┌─ Stored data
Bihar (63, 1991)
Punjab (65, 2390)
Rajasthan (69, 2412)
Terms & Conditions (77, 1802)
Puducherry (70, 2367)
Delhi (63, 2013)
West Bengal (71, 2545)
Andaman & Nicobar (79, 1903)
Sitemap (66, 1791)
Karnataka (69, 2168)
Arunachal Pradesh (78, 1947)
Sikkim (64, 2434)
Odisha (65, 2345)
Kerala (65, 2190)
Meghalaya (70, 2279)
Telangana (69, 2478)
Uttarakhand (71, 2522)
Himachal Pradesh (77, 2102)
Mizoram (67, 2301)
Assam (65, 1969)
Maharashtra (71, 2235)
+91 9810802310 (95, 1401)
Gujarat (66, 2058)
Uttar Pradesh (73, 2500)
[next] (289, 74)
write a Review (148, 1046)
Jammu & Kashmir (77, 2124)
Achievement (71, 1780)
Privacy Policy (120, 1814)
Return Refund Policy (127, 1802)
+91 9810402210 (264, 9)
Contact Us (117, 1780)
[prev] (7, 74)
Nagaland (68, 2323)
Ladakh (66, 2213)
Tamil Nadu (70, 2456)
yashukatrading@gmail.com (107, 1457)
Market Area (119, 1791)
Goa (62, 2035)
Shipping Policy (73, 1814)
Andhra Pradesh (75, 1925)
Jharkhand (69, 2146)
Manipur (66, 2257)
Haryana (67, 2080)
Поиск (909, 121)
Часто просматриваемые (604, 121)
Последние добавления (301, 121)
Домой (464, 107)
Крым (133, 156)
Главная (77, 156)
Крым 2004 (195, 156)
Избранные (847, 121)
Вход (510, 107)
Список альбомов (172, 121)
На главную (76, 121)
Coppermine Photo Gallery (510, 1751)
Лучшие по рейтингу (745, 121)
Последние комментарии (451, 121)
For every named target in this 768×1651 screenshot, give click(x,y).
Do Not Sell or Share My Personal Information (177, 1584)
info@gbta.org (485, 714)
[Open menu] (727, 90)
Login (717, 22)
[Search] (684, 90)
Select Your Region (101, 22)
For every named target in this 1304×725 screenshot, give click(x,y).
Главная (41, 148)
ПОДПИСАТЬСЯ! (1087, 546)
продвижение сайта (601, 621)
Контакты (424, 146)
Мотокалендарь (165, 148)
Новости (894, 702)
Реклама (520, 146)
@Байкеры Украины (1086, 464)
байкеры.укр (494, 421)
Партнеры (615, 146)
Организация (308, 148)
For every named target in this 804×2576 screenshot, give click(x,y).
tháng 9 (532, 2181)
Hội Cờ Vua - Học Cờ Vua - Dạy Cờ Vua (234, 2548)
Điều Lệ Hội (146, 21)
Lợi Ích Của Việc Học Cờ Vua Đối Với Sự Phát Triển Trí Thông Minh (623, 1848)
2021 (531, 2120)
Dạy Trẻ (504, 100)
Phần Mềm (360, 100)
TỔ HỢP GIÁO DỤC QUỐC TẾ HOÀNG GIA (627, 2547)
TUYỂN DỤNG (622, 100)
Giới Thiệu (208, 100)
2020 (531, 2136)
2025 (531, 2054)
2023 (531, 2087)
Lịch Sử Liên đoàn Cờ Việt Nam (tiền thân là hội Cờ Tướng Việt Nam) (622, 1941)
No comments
└─
Work task: In the entries above, find every line with the word "Последние" and list it.

Task solution:
Последние добавления (301, 121)
Последние комментарии (451, 121)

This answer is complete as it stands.